Verstehen is back with a new batch of articles written by undergraduate and graduate students of Sociology and Anthropology! Let us flex our imaginations and explore everyday encounters using alternative lenses.
This issue has a bit of popular entertainment lined up for you, with an examination of an intriguing trend in the music scene, and a review of a movie many have anticipated. We are also bringing you some post-Yolanda/Haiyan musings that, we hope, will allow for a rethinking of our notion of charity and of how we deal with the environment.
What these articles have in common is their use of various sociological and anthropological perspectives in the attempt to understand the things we see, hear, and experience every day. One of the goals of sociology and anthropology, and indeed of this publication, is to encourage efforts to go beyond common sense in explaining social phenomena.
We are born into a culture and into patterns of thinking, feeling, and acting. The world we experience is imbued with meanings that people are constructing and reconstructing in interactions with one another. And because we are privy to those meanings, social analysis should therefore come easy to us, right? What we may be unaware of is that our take on society is often nestled within the realm of common sense – the product of us living and breathing society.

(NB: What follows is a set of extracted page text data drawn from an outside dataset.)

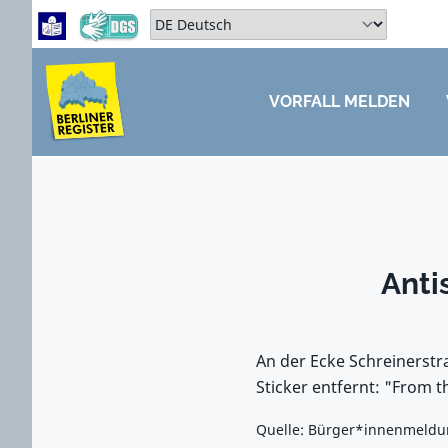
Zum Hauptbereich springen
Zum Hauptmenü springen
Sprache auswählen:
VORFALL MELDEN
ZUM HAUPTBEREICH SPRINGEN
Anti
An der Ecke Schreinerstr
Sticker entfernt: "From th
Quelle: Bürger*innenmeld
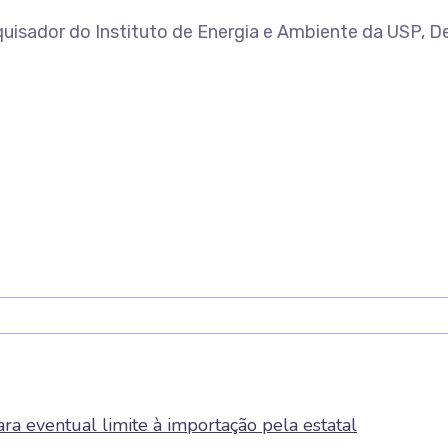
quisador do Instituto de Energia e Ambiente da USP, D
ra eventual limite à importação pela estatal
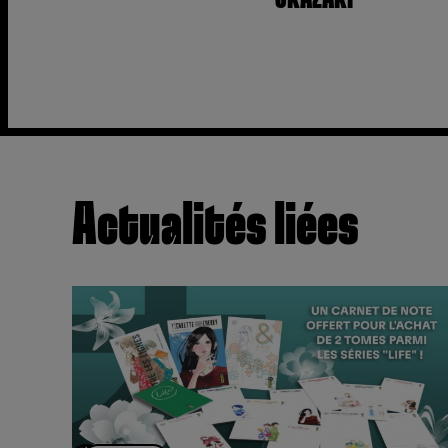
Actualités liées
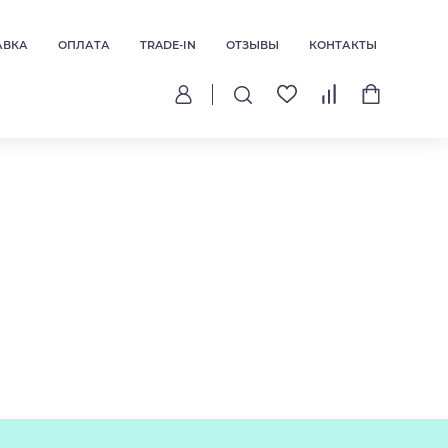
АВКА
ОПЛАТА
TRADE-IN
ОТЗЫВЫ
КОНТАКТЫ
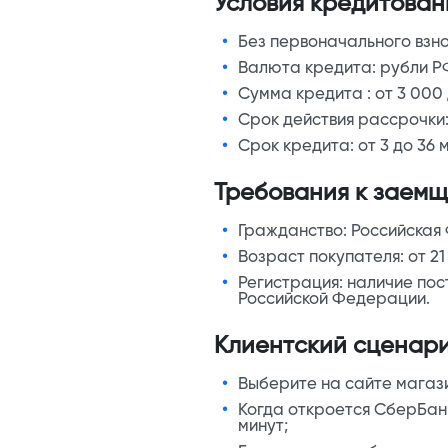
Условия кредитован
Без первоначального взно
Валюта кредита:
рубли Р
Сумма кредита :
от 3 000
Срок действия рассрочки
Срок кредита:
от 3 до 36 
Требования к заемщ
Гражданство:
Российская
Возраст покупателя:
от 21
Регистрация:
наличие пос
Российской Федерации.
Клиентский сценари
Выберите на сайте магази
Когда откроется СберБанк
минут;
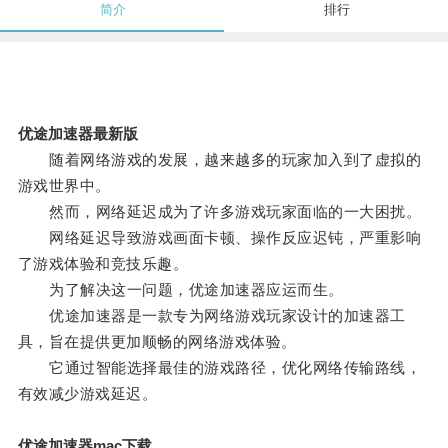
简介
排行
优途加速器最新版
随着网络游戏的发展，越来越多的玩家加入到了虚拟的
游戏世界中。
然而，网络延迟成为了许多游戏玩家面临的一大困扰。
网络延迟导致游戏画面卡顿、操作反应迟钝，严重影响
了游戏体验和竞技乐趣。
为了解决这一问题，优途加速器应运而生。
优途加速器是一款专为网络游戏玩家设计的加速器工
具，旨在提供更加顺畅的网络游戏体验。
它通过智能选择最佳的游戏路径，优化网络传输路线，
有效减少游戏延迟。
优途加速器mac下载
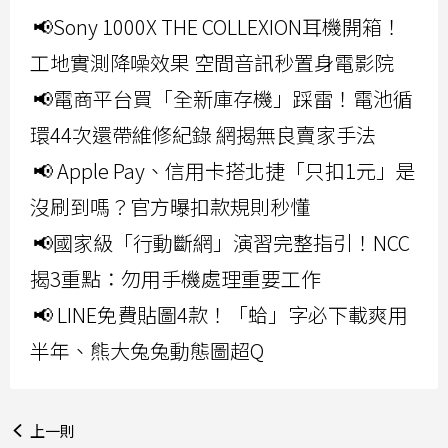
📢Sony 1000X THE COLLEXION耳機開箱！
工地實測降噪效果 空間音訊秒置身電影院
📢電商平台買「全新庫存機」踩雷！電池循
環44次還帶維修紀錄 網揭無良賣家手法
📢 Apple Pay、信用卡搭北捷「只扣1元」是
沒刷到嗎？官方曝扣款規則秒懂
📢國家級「行動斷網」演習完整指引！NCC
揭3重點：勿用手機處理重要工作
📢 LINE免費貼圖4款！「蛤」字必下載爽用
半年、熊大兔兔動態圖超Q
上一則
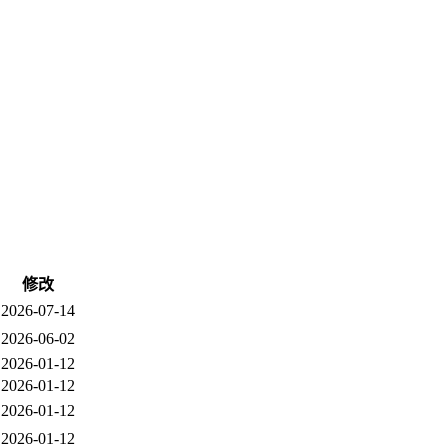
修改
2026-07-14
2026-06-02
2026-01-12
2026-01-12
2026-01-12
2026-01-12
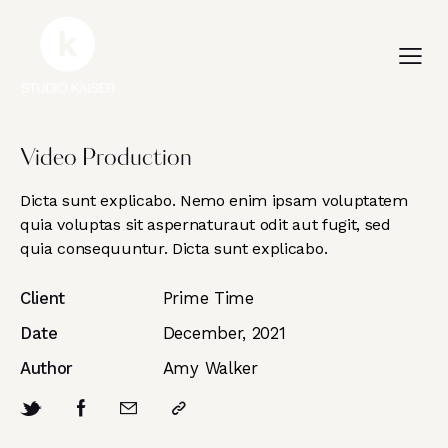
Video Production
Dicta sunt explicabo. Nemo enim ipsam voluptatem
quia voluptas sit aspernaturaut odit aut fugit, sed
quia consequuntur. Dicta sunt explicabo.
Client
Prime Time
Date
December, 2021
Author
Amy Walker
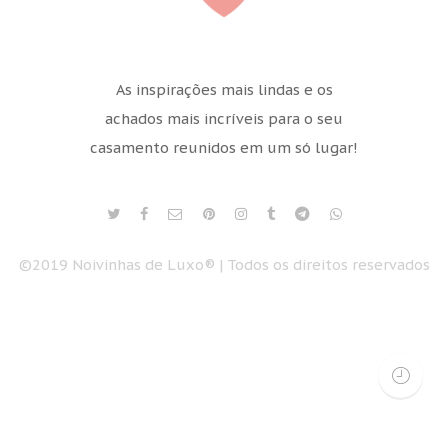
As inspirações mais lindas e os
achados mais incríveis para o seu
casamento reunidos em um só lugar!
©2019 Noivinhas de Luxo® | Todos os direitos reservados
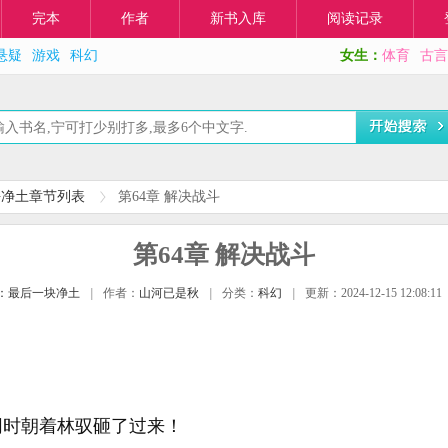
完本
作者
新书入库
阅读记录
悬疑
游戏
科幻
女生：
体育
古言
块净土章节列表
第64章 解决战斗
第64章 解决战斗
：最后一块净土
|
作者：
山河已是秋
|
分类：
科幻
|
更新：2024-12-15 12:08:11
！
同时朝着林驭砸了过来！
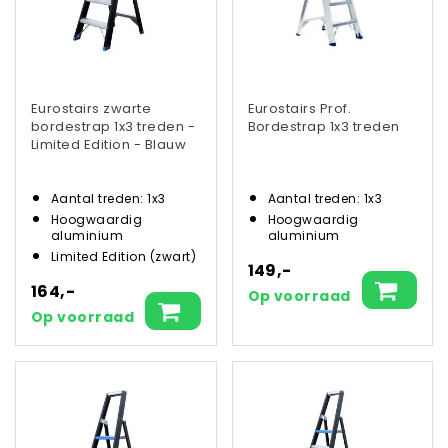
Eurostairs zwarte
Eurostairs Prof.
bordestrap 1x3 treden -
Bordestrap 1x3 treden
Limited Edition - Blauw
Aantal treden: 1x3
Aantal treden: 1x3
Hoogwaardig
Hoogwaardig
aluminium
aluminium
Limited Edition (zwart)
149,-
164,-
Op voorraad
Op voorraad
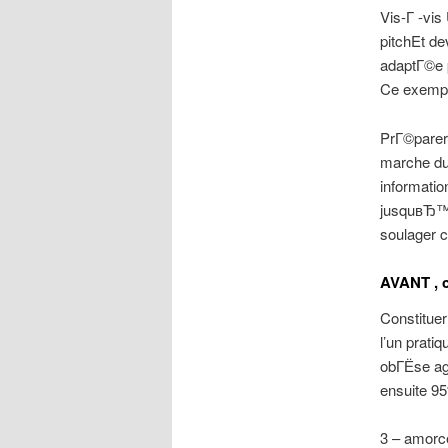
Vis-Г -vi
pitchEt de
adaptГ©e 
Ce exempl
PrГ©parer 
marche du
informatio
jusquвЂ™au
soulager 
AVANT , c
Constituer
l’un prat
obГЁse ag
ensuite 95
3 – amorc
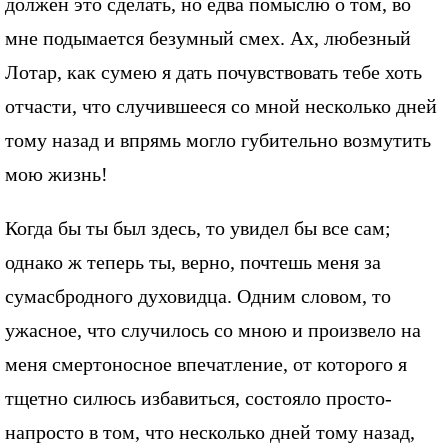
должен это сделать, но едва помыслю о том, во
мне подымается безумный смех. Ах, любезный
Лотар, как сумею я дать почувствовать тебе хоть
отчасти, что случившееся со мной несколько дней
тому назад и впрямь могло губительно возмутить
мою жизнь!
Когда бы ты был здесь, то увидел бы все сам;
однако ж теперь ты, верно, почтешь меня за
сумасбродного духовидца. Одним словом, то
ужасное, что случилось со мною и произвело на
меня смертоносное впечатление, от которого я
тщетно силюсь избавиться, состояло просто-
напросто в том, что несколько дней тому назад,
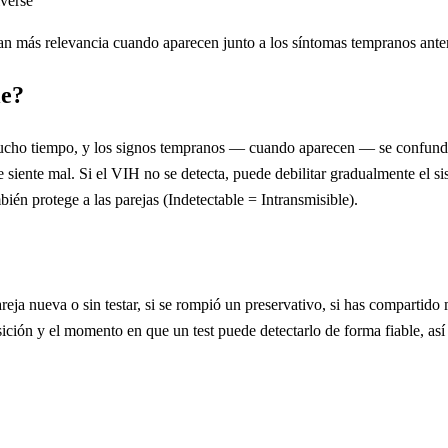
lverse
ran más relevancia cuando aparecen junto a los síntomas tempranos anter
le?
ucho tiempo, y los signos tempranos — cuando aparecen — se confunde
e siente mal. Si el VIH no se detecta, puede debilitar gradualmente el si
ién protege a las parejas (Indetectable = Intransmisible).
areja nueva o sin testar, si se rompió un preservativo, si has compartid
sición y el momento en que un test puede detectarlo de forma fiable, as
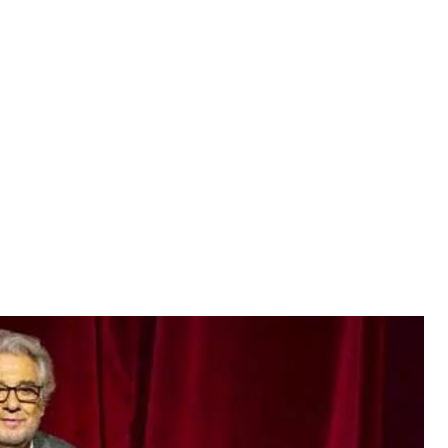
і диригент Пласідо Домінго
нго/Facebook
інго повідомив, що його тест на коронавірус дав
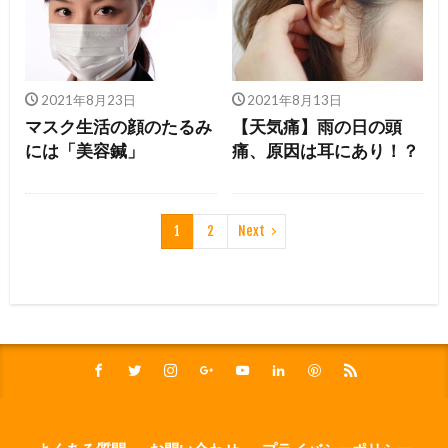
2021年8月23日
2021年8月13日
マスク生活の顔のたるみ
【天気痛】雨の日の頭
には「美容鍼」
痛、原因は耳にあり！？
1
2
Next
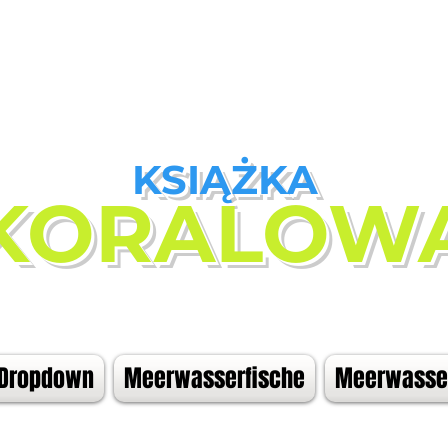
KSIĄŻKA
KORALOW
Dropdown
Meerwasserfische
Meerwasser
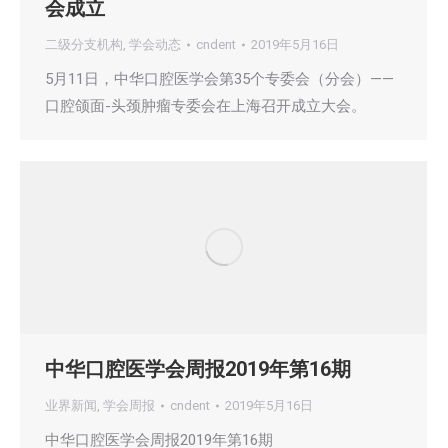
会成立
二级分支机构
,
学会动态
cndent
2019年5月16日
5月11日，中华口腔医学会第35个专委会（分会）——
口腔颌面-头颈肿瘤专委会在上海召开成立大会。
中华口腔医学会周报2019年第16期
业界新闻
,
学会周报
cndent
2019年5月16日
中华口腔医学会周报2019年第16期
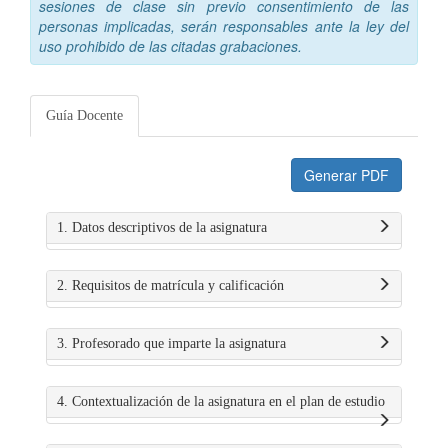
sesiones de clase sin previo consentimiento de las
personas implicadas, serán responsables ante la ley del
uso prohibido de las citadas grabaciones.
Guía Docente
Generar PDF
1. Datos descriptivos de la asignatura
2. Requisitos de matrícula y calificación
3. Profesorado que imparte la asignatura
4. Contextualización de la asignatura en el plan de estudio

Common sense has its dangers. In using common sense to explain social life, we tend to assume that our views are correct especially if we have experience of the phenomena we speak. We tend to privilege our own realities over other realities and other subcultures. Common sense explanations provide a narrow and limiting view of the diversity around us, and could lead to the creation and furthering of stereotypes and prejudices.
Going beyond common sense, beyond how we ordinarily see the world, is a step in being able to locate ourselves within a multiplicity of meanings and voices, and towards a broader understanding of why we are the way we are and why things happen the way they do. We hope that the series of articles in Verstehen’s “season two” would take you in that direction. Sit back, relax, and let your sociological imagination and anthropological curiosity soar.